El hecho de desarrollar vuestra actividad cerca de la tumba de San Pedro, centro de la catolicidad, es indudablemente un gran honor y debe ser para vosotros un motivo también de íntima alegría, pero además de saludables reflexiones. Esto debe ser un estímulo para vivir en plenitud la vida cristiana. El vuestro no es un empeño o un servicio cualquiera; el vuestro es un deber que exige fe y coherencia, de modo que también podáis testimoniar vuestras convicciones religiosas y vuestro amor a Cristo, a la Iglesia y al Papa, en la vida cotidiana.
Mi visita y mi saludo se inspiran hoy, además, en un segundo motivo. La Navidad ahora ya está cerca. Todos debemos esperar al Señor y estar prontos a recibirlo come se debe: con fe, interés y alegría. Cuando nace en Belén, los primeros en recibirlo y en rendirle homenaje fueron los pastores vigilantes; así escribe San Lucas: «unos pastores que pernoctaban al raso, y de noche se turnaban velando sobre su rebaño» (Lc 2, 8). Esta es la actitud justa, necesaria para todos. Por lo tanto, también vosotros estáis invitados a ser como aquellos custodios de los rebaños, o como aquellas vírgenes prudentes que a la llegada del esposo estaban preparadas para salir a su encuentro (cf. Mt 25, 6-10). Con esta condición la Navidad viene a ser verdaderamente una "fiesta" en el sentido pleno del término, con la consiguiente proyección sobre la vida diaria: aquellos pastores, en efecto, después de la visita a Jesús, «se volvieron glorificando y alabando a Dios por todo lo que habían oído y visto» (Lc 2, 20).

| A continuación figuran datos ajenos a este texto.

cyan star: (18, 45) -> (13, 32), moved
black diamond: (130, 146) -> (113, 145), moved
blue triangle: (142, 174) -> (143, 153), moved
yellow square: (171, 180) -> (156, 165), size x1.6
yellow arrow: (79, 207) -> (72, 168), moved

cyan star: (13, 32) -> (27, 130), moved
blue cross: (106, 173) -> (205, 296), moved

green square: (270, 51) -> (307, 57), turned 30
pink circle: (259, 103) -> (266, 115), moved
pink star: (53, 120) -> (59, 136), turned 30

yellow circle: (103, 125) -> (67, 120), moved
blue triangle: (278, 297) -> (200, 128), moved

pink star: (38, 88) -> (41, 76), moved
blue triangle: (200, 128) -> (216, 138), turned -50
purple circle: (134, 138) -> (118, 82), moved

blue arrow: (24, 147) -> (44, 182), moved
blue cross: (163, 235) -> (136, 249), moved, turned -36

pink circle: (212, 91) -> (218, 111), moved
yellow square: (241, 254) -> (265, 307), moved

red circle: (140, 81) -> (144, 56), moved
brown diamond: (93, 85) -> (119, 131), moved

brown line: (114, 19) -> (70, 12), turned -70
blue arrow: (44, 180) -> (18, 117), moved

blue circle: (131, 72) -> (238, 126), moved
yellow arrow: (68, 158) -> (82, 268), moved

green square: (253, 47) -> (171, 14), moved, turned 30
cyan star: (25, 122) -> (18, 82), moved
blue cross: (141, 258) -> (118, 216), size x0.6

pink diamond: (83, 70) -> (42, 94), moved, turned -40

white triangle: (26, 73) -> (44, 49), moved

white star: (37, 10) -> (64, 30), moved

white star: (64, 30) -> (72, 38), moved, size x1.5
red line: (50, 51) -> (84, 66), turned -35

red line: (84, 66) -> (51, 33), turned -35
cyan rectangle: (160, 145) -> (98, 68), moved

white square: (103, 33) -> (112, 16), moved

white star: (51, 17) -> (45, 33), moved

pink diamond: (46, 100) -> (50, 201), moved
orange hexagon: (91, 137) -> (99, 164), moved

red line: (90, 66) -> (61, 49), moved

En este momento mi palabra se transforma en felicitación, verdaderamente sentida, para vosotros y vuestras familias. Que esta próxima Navidad sea una verdadera ocasión de amor, de paz, de intimidad en vuestras casas: sólo con esta realidad es posible una auténtica y duradera prosperidad humana y cristiana que de todo corazón pido al Señor para vosotros. Y que el Señor os proteja, os recompense, os estimule con la abundancia de sus gracias, de las que quiere ser prenda mi especial bendición apostólica.